Je viens de voir, à la télé, des extraits des témoignages des acquittés d'Outreau devant la commission parlementaire...
Avez-vous vu?
Ça fait froid dans le dos... On ne sait même pas quoi dire, là, immédiatement...
(Libération @ jeudi 19 janvier 2006 a écrit :Les mots pour dire Outreau
Face à la commission d'enquête parlementaire, les innocentés ont parlé longuement. Diffusés en direct à la télévision, ces témoignages ébranlent l'institution judiciaire.
par Florence AUBENAS
On avait vu les treize d'Outreau devant la cour d'assises de Saint-Omer en mai 2004. On les avait vus à la chancellerie après les sept premiers acquittements. On les avait revus en appel à Paris, puis après, encore, à Matignon. On avait l'impression de les avoir vus partout et pourtant jamais la France ne les avait vus comme ça, «en vrai», racontant aussi longuement que chacun d'eux le voulait cette affaire-là qui les a engloutis. Retransmises hier en direct à la télévision, les auditions des acquittés d'Outreau devant la commission parlementaire ont provoqué un choc. De l'un à l'autre, l'accent du Nord monte comme les eaux du canal, engloutit tout, la moquette, les ors et les lumières de l'Assemblée nationale. Les mots se bousculent, avec les larmes jamais très loin, et puis la voix se brise, toujours. Il n'y a plus que leurs visages mais tout se lit sur ces peaux trop blanches et ces traits trop marqués.
Sur le même sujet
A la création de la commission, décidée en décembre dans l'euphorie des six derniers acquittements, les députés ont ferraillé pour être un des trente membres qui la composent. «Dans ce genre d'exercice, il y a en moyenne deux candidats par poste. Là, on était quatre pour un.»

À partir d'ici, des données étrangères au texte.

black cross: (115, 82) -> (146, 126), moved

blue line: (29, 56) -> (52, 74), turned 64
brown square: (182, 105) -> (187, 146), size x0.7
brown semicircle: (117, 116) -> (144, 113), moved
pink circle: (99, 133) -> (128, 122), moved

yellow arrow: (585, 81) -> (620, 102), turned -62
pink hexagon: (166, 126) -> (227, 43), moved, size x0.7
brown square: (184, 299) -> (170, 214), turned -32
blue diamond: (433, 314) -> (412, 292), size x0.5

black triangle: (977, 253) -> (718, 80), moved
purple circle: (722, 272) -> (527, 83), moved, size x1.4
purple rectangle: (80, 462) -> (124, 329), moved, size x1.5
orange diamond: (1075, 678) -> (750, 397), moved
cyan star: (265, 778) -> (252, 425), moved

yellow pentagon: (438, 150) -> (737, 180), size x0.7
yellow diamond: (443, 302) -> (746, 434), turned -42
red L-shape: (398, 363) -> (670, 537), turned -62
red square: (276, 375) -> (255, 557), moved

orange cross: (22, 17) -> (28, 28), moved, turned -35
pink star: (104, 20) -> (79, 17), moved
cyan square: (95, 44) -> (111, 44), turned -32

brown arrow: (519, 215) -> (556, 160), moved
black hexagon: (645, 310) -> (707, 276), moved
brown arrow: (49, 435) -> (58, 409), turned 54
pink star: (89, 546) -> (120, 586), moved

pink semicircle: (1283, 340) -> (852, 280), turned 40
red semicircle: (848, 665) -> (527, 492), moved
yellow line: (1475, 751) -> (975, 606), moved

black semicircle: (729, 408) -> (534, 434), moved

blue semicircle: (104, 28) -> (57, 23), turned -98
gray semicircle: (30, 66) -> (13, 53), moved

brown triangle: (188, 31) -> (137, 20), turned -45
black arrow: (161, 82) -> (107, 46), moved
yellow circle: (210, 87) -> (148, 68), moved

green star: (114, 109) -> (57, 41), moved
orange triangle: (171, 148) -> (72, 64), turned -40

«En prison, on n'est plus rien.» Ils sont là. David Brunet, habitait la Tour-du-Renard. «Je vais essayer de rester calme et de m'exprimer sans haine. Est-ce que je peux parler comme je veux ? Ils m'ont dit que j'étais accusé d'avoir violé mon fils et tout le tralala. Tout était chamboulé dans ma tête. En prison, les détenus n'aiment pas les violeurs. On crachait dans ma bouffe. J'avais pas d'argent, alors je poussais les morceaux avec la salive et je mangeais le reste.» Pendant sa garde à vue, Odile Marécaux, infirmière scolaire, a fini par s'asseoir par terre. «C'est pas encore assez bas pour vous, sale pédophile», lui a dit le commissaire. Son mari Alain était huissier: «Je vais vous dire quelque chose de grotesque et d'horrible.» Marécaux s'arrête, comme étouffé par l'humiliation qui remonte d'un coup. «Un policier s'est planté devant moi : "Cela fait combien de temps que tu as fait l'amour à ta femme ?" J'ai répondu: "Lundi." Ils sont allés vérifier auprès d'elle. Ils sont revenus."C'est ça, mais pourquoi tu l'as pas pénétrée ?" J'ai raconté qu'elle avait ses règles. Le flic m'a dit : "Et alors ? T'es un spécialiste de la sodomie."» Pierre Martel, chauffeur de taxi : «On n'est plus rien. Je pensais avoir transporté un des accusés dans mon taxi. Le policier m'a dit : "Ici on ne pense pas. C'est oui ou c'est non." Dans la détresse, j'ai dit oui.» Karine Duchochois : «L'inspecteur m'a expliqué: "Si tu avoues, tu iras mieux. Regarde, ceux qui ont parlé, ils sortent."» Pas à pas, un à un, les huissiers, les garçons d'étage, les administratifs de l'Assemblée se sont approchés de la salle des auditions. Ils restent hypnotisés devant la porte entrouverte. Une femme de ménage s'est mise à pleurer doucement.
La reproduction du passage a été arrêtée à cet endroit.